I giudici hanno inoltre sottolineato che la Corte d’Appello aveva accertato l’esistenza della rappresentanza anche sulla base della documentazione prodotta e della corrispondenza intercorsa tra le parti. Trattandosi di una valutazione di merito adeguatamente motivata, essa non poteva essere rimessa in discussione in sede di legittimità. La Cassazione ha anche evidenziato che il ricorrente non aveva riportato nelproprio ricorso il contenuto delle comunicazioni oggetto di valutazione, circostanza che ha reso inammissibile la censura.
LE CONSEGUENZE
Con questa ordinanza la Corte di Cassazione ha ribadito due principi di particolare importanza nel diritto commerciale e nel processo civile. Il primo è il principio di non contestazione, previsto dall’art. 115 del Codice di procedura civile, che afferma come i fatti che non vengono specificamente contestati dalla parte costituita possono essere posti dal giudice a fondamento della decisione senza necessità di ulteriori prove. Una difesa formulata in termini generici non è quindi sufficiente a contrastare i documenti e gli allegati della controparte.

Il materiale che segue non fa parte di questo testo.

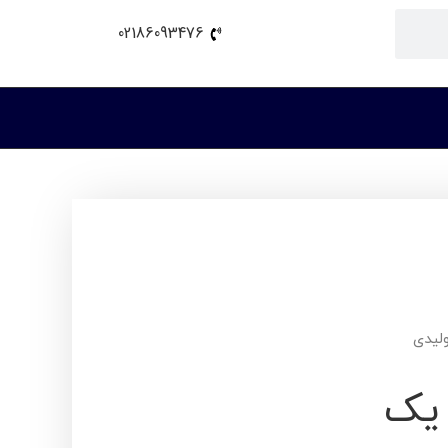
02186093476
لیدی
 یک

Il secondo principio riguarda il contratto di trasporto. La denuncia dei danni alla merce può essere validamente effettuata anche da un soggetto diverso dal destinatario formale, purché sia dimostrato che esso agiva in rappresentanza di quest’ultimo. Tale prova può emergere dalla documentazione, dagli scambi di corrispondenza e dal comportamento tenuto dalle parti nel corso del rapporto.
La pronuncia conferma insomma che, nell’ambito delle moderne catene logistiche, la legittimazione ad agire per il risarcimento dei danni non dipende esclusivamente dall’indicazione formale contenuta nei documenti di trasporto, ma può fondarsi anche su rapporti di rappresentanza adeguatamente dimostrati, i cui effetti vincolano le parti coinvolte.